Leftist lawyer leads as violence-hit Ecuador heads to run-off poll


Leftist frontrunner Luisa Gonzalez looked set to take on a surprise candidate, the youthful son of one of Ecuador’s richest men, in a run-off election in October, official results showed Sunday.

Gonzalez, a lawyer close to divisive former socialist president Rafael Correa, was leading with 33 percent of the vote, as 80 percent of the vote was counted.

President of the National Electoral Council Diana Atamaint said results showed no candidate had hit the threshold to win outright, after a tense day of voting under heavy security.

“We are heading to a second round election on October 15,” she told journalists.

Gonzalez will likely go head to head with Daniel Noboa, 35, who had 24 percent of the vote despite not figuring as a favorite in opinion polls ahead of a chaotic election marred by the assassination of a serious contender.

“We are making history,” Gonzalez said, hailing her “triumph” in the first round. Noboa, said the “youth” had chosen him to beat Correa’s party.

The run-off election is set for October 15, and the stakes are high in a once-peaceful nation engulfed by drug violence.

The small South American country has in recent years become a playground for foreign drug mafias seeking to export cocaine from its shores, stirring up a brutal war between local gangs.

The murder of serious presidential contender Fernando Villavicencio on the campaign trail just 11 days before the vote underscored the challenges facing the country.

Ecuadorans voted for a successor to conservative leader Guillermo Lasso, who called a snap election to avoid an impeachment trial just two years after coming to power.

Soldiers and police searched voters at the entry to polling stations, while some of the eight presidential candidates wore helmets and bulletproof vests to cast their ballots.

“The most serious problem is insecurity,” said voter Eva Hurtado, 40, as she left a polling station north of the capital Quito on Sunday morning. “So many crimes, assassinations, disappearances.

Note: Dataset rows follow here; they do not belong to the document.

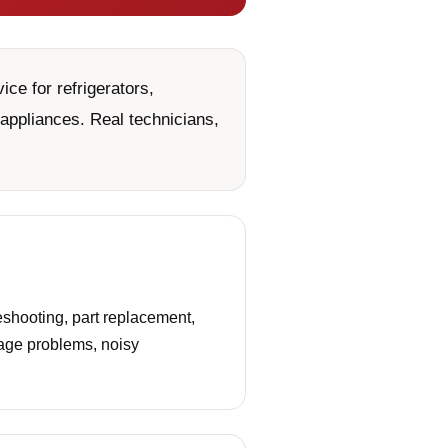
ce for refrigerators,
appliances. Real technicians,
shooting, part replacement,
nage problems, noisy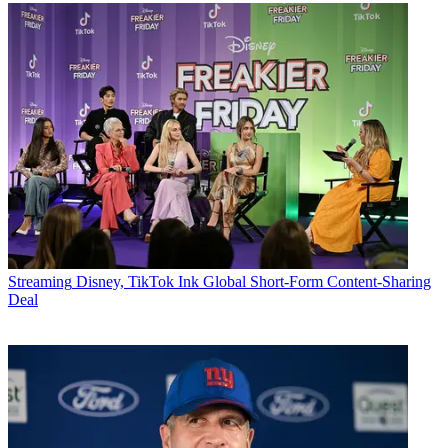
Streaming
Disney, TikTok Ink Global Short-Form Content-Sharing
Deal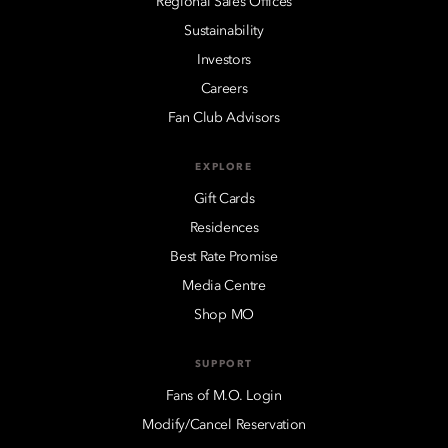
Regional Sales Offices
Sustainability
Investors
Careers
Fan Club Advisors
EXPLORE
Gift Cards
Residences
Best Rate Promise
Media Centre
Shop MO
SUPPORT
Fans of M.O. Login
Modify/Cancel Reservation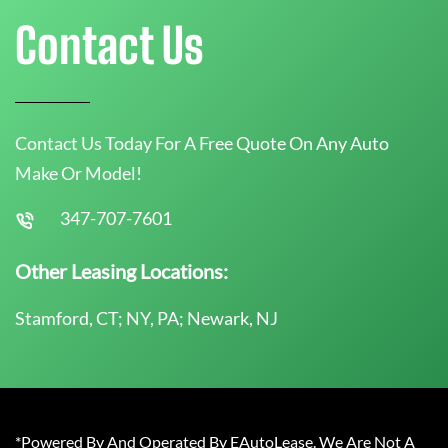
Contact Us
Contact Us Today For A Free Quote On Any Auto
Make Or Model!
347-707-7601
Other Leasing Locations:
Stamford, CT; NY, PA; Newark, NJ
*Powered By And Operated By EAutoLease. We Are Not A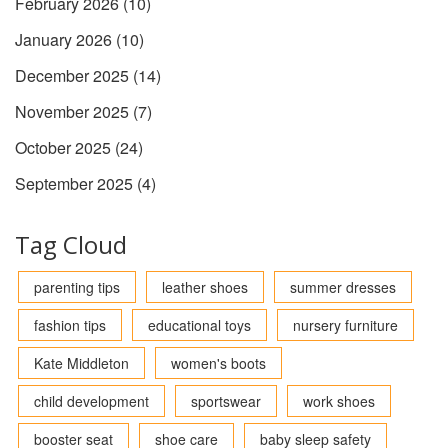
February 2026
(10)
January 2026
(10)
December 2025
(14)
November 2025
(7)
October 2025
(24)
September 2025
(4)
Tag Cloud
parenting tips
leather shoes
summer dresses
fashion tips
educational toys
nursery furniture
Kate Middleton
women's boots
child development
sportswear
work shoes
booster seat
shoe care
baby sleep safety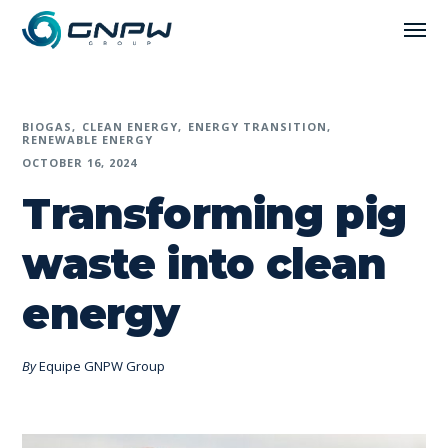
BIOGAS
CLEAN ENERGY
ENERGY TRANSITION
RENEWABLE ENERGY
OCTOBER 16, 2024
Transforming pig
waste into clean
energy
By
Equipe GNPW Group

We are afraid.”

“Security, above all the security of our families, of our people, must be improved,” said public worker Luis Veloso, 52. 

Gonzalez, who sees herself as a defender of Correa’s socialist legacy, had long been leading opinion polls, with Villavicencio second until his murder.

She has said the former president Correa will be a close advisor if she is elected.

Correa was sentenced to eight years in jail after an investigation by Villavicencio into corruption, and fled to Belgium where he has been living in exile for six years.

Villavicencio was replaced at the last minute by a close friend and another journalist, Christian Zurita, who came in third with 16 percent of votes.

Hours ahead of the vote, Zurita said he was receiving death threats on social media.

However Noboa, who appeared in the only televised debate in a bulletproof jacket, pulled off the big surprise of the day.

His father, Alvaro Noboa, ran unsuccessfully for the presidency five times.

In one of the world’s most biodiverse countries, a historic referendum also took place on whether to keep drilling for oil in an Amazon reserve that is home to three of the world’s last uncontacted Indigenous populations.

With only 30 percent of votes counted, the “yes” vote to halt drilling was leading with 58 percent of support. 

Ecuador was once seen as a haven of peace wedged between cocaine-producing nations Colombia and Peru.

The small country straddles the Andes and the Amazon, and was best known as the world’s top exporter of bananas and home to the biodiverse Galapagos Islands, where British scientist Charles Darwin developed his theory of evolution.

However, in the past five years its large ports, lax security and corruption have lured foreign cartels that have come under increased pressure from the war on drugs in Mexico and Colombia.

A struggle for power between local gangs has mostly played out in prisons, where 430 have been killed since 2021, leaving a trail of dismembered and burned bodies.

In 2022, the country hit a record of 26 murders per 100,000 inhabitants, higher than the rate in Colombia, Mexico or Brazil.